A intenção é prosseguir apresentando detalhes da obra original que, por diversos motivos, não aparecem na adaptação que seguiremos acompanhando... O episódio narrado anteriormente (Caçada) destaca características de Peri que não foram apresentadas aqui porque os registros que fiz estavam num papel esquecido em meio a outros tantos.
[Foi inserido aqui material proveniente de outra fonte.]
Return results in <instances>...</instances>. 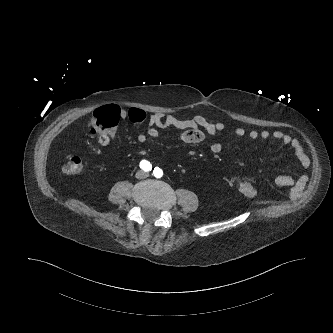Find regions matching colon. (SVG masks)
I'll list each match as a JSON object with an SVG mask.
<instances>
[{
	"mask_svg": "<svg viewBox=\"0 0 333 333\" xmlns=\"http://www.w3.org/2000/svg\"><path fill=\"white\" fill-rule=\"evenodd\" d=\"M119 119L120 109L115 105H106L95 110L89 121V126L96 134L108 133L116 128ZM63 169L67 174L81 173L83 171L81 158L77 154H69ZM240 191L243 195L251 198L257 195L251 180L243 181L240 184Z\"/></svg>",
	"mask_w": 333,
	"mask_h": 333,
	"instance_id": "colon-1",
	"label": "colon"
}]
</instances>
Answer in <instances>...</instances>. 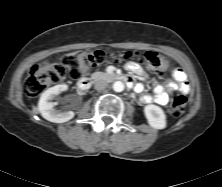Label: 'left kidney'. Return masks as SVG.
<instances>
[{
	"mask_svg": "<svg viewBox=\"0 0 222 187\" xmlns=\"http://www.w3.org/2000/svg\"><path fill=\"white\" fill-rule=\"evenodd\" d=\"M144 113L151 127L155 129H164L166 127V115L159 106L153 104L146 105Z\"/></svg>",
	"mask_w": 222,
	"mask_h": 187,
	"instance_id": "obj_1",
	"label": "left kidney"
}]
</instances>
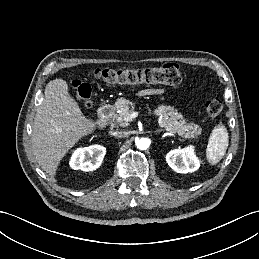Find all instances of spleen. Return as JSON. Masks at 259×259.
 <instances>
[{"label": "spleen", "instance_id": "3e777b00", "mask_svg": "<svg viewBox=\"0 0 259 259\" xmlns=\"http://www.w3.org/2000/svg\"><path fill=\"white\" fill-rule=\"evenodd\" d=\"M228 141L227 129L222 123H219L212 130L206 149V157L210 164L216 165L221 161L228 148Z\"/></svg>", "mask_w": 259, "mask_h": 259}]
</instances>
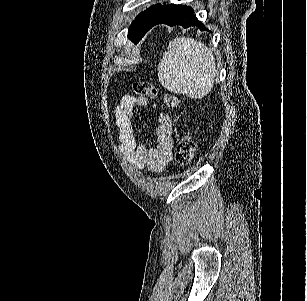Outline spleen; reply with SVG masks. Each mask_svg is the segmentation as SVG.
Here are the masks:
<instances>
[{
    "label": "spleen",
    "instance_id": "3e777b00",
    "mask_svg": "<svg viewBox=\"0 0 307 301\" xmlns=\"http://www.w3.org/2000/svg\"><path fill=\"white\" fill-rule=\"evenodd\" d=\"M214 54L200 40L176 36L158 64L160 84L177 94L203 98L211 92L216 76Z\"/></svg>",
    "mask_w": 307,
    "mask_h": 301
}]
</instances>
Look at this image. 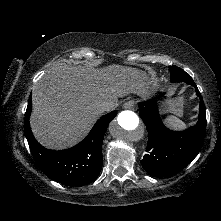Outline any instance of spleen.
<instances>
[{
    "label": "spleen",
    "instance_id": "obj_1",
    "mask_svg": "<svg viewBox=\"0 0 221 221\" xmlns=\"http://www.w3.org/2000/svg\"><path fill=\"white\" fill-rule=\"evenodd\" d=\"M165 123L173 129H183L185 128V124L182 120L175 116H168L165 119Z\"/></svg>",
    "mask_w": 221,
    "mask_h": 221
}]
</instances>
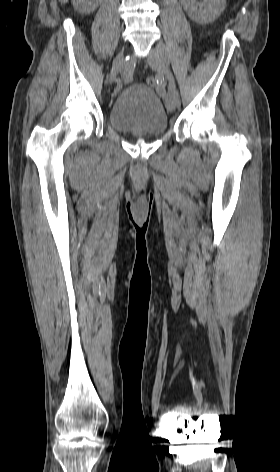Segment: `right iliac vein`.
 Masks as SVG:
<instances>
[{"instance_id":"obj_1","label":"right iliac vein","mask_w":280,"mask_h":472,"mask_svg":"<svg viewBox=\"0 0 280 472\" xmlns=\"http://www.w3.org/2000/svg\"><path fill=\"white\" fill-rule=\"evenodd\" d=\"M124 66V54L119 53L113 61L112 68L109 75V82H112L115 76L121 72Z\"/></svg>"}]
</instances>
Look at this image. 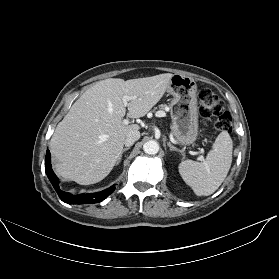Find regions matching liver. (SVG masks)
Masks as SVG:
<instances>
[{
	"label": "liver",
	"mask_w": 279,
	"mask_h": 279,
	"mask_svg": "<svg viewBox=\"0 0 279 279\" xmlns=\"http://www.w3.org/2000/svg\"><path fill=\"white\" fill-rule=\"evenodd\" d=\"M173 74L130 79L109 78L86 90L57 125L50 140L61 177L90 185L103 180L117 163L126 136L139 125H126L123 117L128 101L130 118L145 116L163 97Z\"/></svg>",
	"instance_id": "liver-1"
}]
</instances>
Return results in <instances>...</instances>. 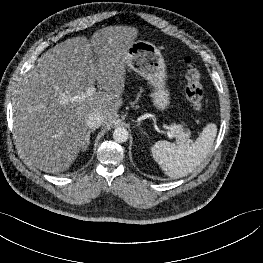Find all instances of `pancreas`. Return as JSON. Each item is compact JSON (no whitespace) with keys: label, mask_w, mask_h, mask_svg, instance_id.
<instances>
[{"label":"pancreas","mask_w":263,"mask_h":263,"mask_svg":"<svg viewBox=\"0 0 263 263\" xmlns=\"http://www.w3.org/2000/svg\"><path fill=\"white\" fill-rule=\"evenodd\" d=\"M183 128L182 125H171V132L176 136L179 143H184L190 137V131Z\"/></svg>","instance_id":"obj_1"}]
</instances>
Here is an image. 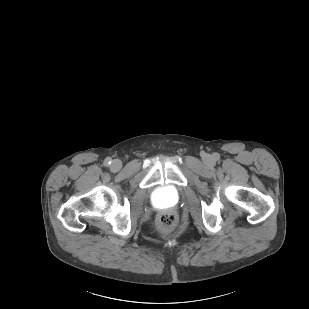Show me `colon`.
<instances>
[{"instance_id": "5ec220e1", "label": "colon", "mask_w": 309, "mask_h": 309, "mask_svg": "<svg viewBox=\"0 0 309 309\" xmlns=\"http://www.w3.org/2000/svg\"><path fill=\"white\" fill-rule=\"evenodd\" d=\"M176 215L172 212H163L157 220V225L162 230H170L176 224Z\"/></svg>"}]
</instances>
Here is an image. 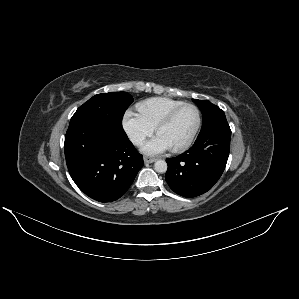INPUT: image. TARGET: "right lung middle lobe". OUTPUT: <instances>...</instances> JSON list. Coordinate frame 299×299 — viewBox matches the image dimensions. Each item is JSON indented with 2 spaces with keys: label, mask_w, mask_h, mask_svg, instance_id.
Listing matches in <instances>:
<instances>
[{
  "label": "right lung middle lobe",
  "mask_w": 299,
  "mask_h": 299,
  "mask_svg": "<svg viewBox=\"0 0 299 299\" xmlns=\"http://www.w3.org/2000/svg\"><path fill=\"white\" fill-rule=\"evenodd\" d=\"M133 102L127 92H111L98 94L81 105L70 120L76 123H106L118 131H124L122 118Z\"/></svg>",
  "instance_id": "right-lung-middle-lobe-1"
}]
</instances>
Antes dos relatos específicos dessa postagem, vale retomá-los: Peri vestia o aimará, uma simples túnica de algodão, e carregava à cintura uma faixa de penas avermelhadas... Seu cabelo era bem cortado, tinha olhos negros, boca e dentes fortes... À cabeça levava uma fita de couro onde estavam presas duas plumas... O moço era alto e apresentava mãos delicadas e pernas ágeis...
(...)
À tarde daquele mesmo dia, Cecília descansava no lento balançar da rede
de palha amarrada num pé de acácias... O cenário é o jardim do casarão do
Paquequer... A beleza da moça se tornava ainda mais encantadora com as
perfumadas flores que caíam ao seu redor... Sonolenta, apenas por breves
instantes seus olhos azuis davam o ar da graça... Sua alvura e cabelos louros
completavam a “arte de perfeição admirável”. Para muitos, a moça carregava as
características do que imaginavam serem os anjos. Sua vestimenta era simples,
mas os adornos conferiam-lhe o luxo possível àquelas paragens.
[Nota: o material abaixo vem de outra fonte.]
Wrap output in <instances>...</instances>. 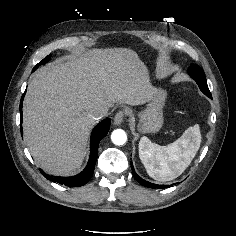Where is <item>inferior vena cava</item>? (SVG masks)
Listing matches in <instances>:
<instances>
[{
	"mask_svg": "<svg viewBox=\"0 0 236 236\" xmlns=\"http://www.w3.org/2000/svg\"><path fill=\"white\" fill-rule=\"evenodd\" d=\"M106 114H107V108L102 106H97L90 110V117L93 118L94 120H99L104 116H106Z\"/></svg>",
	"mask_w": 236,
	"mask_h": 236,
	"instance_id": "602c4592",
	"label": "inferior vena cava"
}]
</instances>
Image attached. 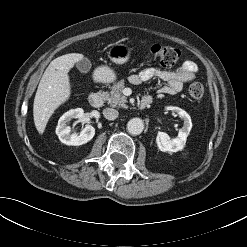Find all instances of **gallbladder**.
Instances as JSON below:
<instances>
[{
	"instance_id": "gallbladder-1",
	"label": "gallbladder",
	"mask_w": 247,
	"mask_h": 247,
	"mask_svg": "<svg viewBox=\"0 0 247 247\" xmlns=\"http://www.w3.org/2000/svg\"><path fill=\"white\" fill-rule=\"evenodd\" d=\"M76 67L81 73H87L91 68V62L88 58H83L77 62Z\"/></svg>"
}]
</instances>
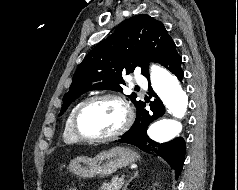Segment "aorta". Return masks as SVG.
Instances as JSON below:
<instances>
[{
	"mask_svg": "<svg viewBox=\"0 0 238 190\" xmlns=\"http://www.w3.org/2000/svg\"><path fill=\"white\" fill-rule=\"evenodd\" d=\"M151 83L172 118H160L148 130L149 137L158 143L173 140L181 131L182 124L178 119L184 117L188 96L177 77L157 65L151 66Z\"/></svg>",
	"mask_w": 238,
	"mask_h": 190,
	"instance_id": "obj_1",
	"label": "aorta"
}]
</instances>
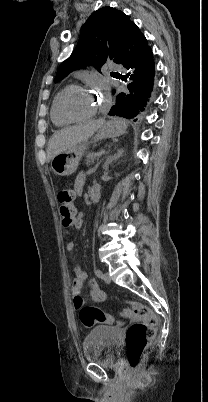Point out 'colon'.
Masks as SVG:
<instances>
[{
    "mask_svg": "<svg viewBox=\"0 0 208 402\" xmlns=\"http://www.w3.org/2000/svg\"><path fill=\"white\" fill-rule=\"evenodd\" d=\"M75 189L64 187L59 190L57 200L59 204L61 225L64 229L70 230L76 226L78 219L75 214ZM79 319L84 328L90 329L97 324L116 323L114 315L101 310L95 306L85 305L81 297L78 298ZM135 313L141 318H145L143 323L127 324L126 341L128 350V361L131 365H136L143 357L149 339L153 336L154 327L157 326L156 318L150 316L149 310L135 303L133 305ZM137 370V367H134Z\"/></svg>",
    "mask_w": 208,
    "mask_h": 402,
    "instance_id": "5ec220e1",
    "label": "colon"
}]
</instances>
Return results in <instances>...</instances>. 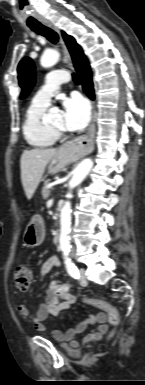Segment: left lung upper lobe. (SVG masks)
Returning <instances> with one entry per match:
<instances>
[{"label": "left lung upper lobe", "instance_id": "obj_1", "mask_svg": "<svg viewBox=\"0 0 145 385\" xmlns=\"http://www.w3.org/2000/svg\"><path fill=\"white\" fill-rule=\"evenodd\" d=\"M18 80L22 89L20 98L24 99L35 84V66L29 57L23 58L18 65Z\"/></svg>", "mask_w": 145, "mask_h": 385}]
</instances>
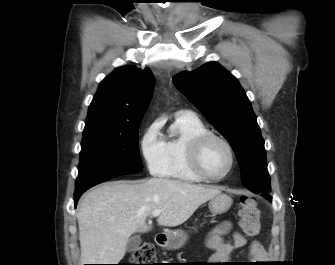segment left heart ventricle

Dezoito anos. E o que podia
se passar em sua mente? Sonhava com um príncipe, um tipo idealizado que chegava
das nuvens e caía aos seus pés... Mas em vez desse cavalheiro, a realidade oferecia-lhe
um selvagem... Seus sonhos eram sempre assim... O príncipe encantado a socorria
nos sonhos, enquanto que o fiel escravo, sempre pronto a servi-la, magoava-se
ao notar-se rejeitado... Isso a entristecia muito... Mas era só um sonho que se
repetia.
Sempre próxima de Cecília estava a sua prima Isabel,
um tipo bem diferente, “brasileiro em toda a sua graça e formosura”, de olhos
negros e cabelos pretos, rosto moreno e sorriso provocador. Cecília disse que
se sentia triste... As duas seguiram falando sobre os dramas da filha do
fidalgo e Isabel estranhava porque a prima travessa só tinha sorrisos a ela
direcionados durante o ano todo... Mas a moça não se iludia... As árvores, o
rio e as montanhas já não eram novidade para Cecília, que de tão integrada ao
ambiente se sentia como se ali tivesse nascido e (desde sempre) vivido... Enfadonho
cotidiano, ela protestava... Isabel quis adivinhar o que faltava à prima. Então
falou sobre os seus “bichos de estimação” que estavam por ali: um pequeno
cervo, filhote de veado, e uma pequena rolinha... Estando ali os seus
bichinhos, a pequena princesa só podia estar sentindo falta de seu outro “animal
selvagem”, o índio Peri.
Isabel julgava Peri o mais feio e desengraçado dos “bichos de estimação”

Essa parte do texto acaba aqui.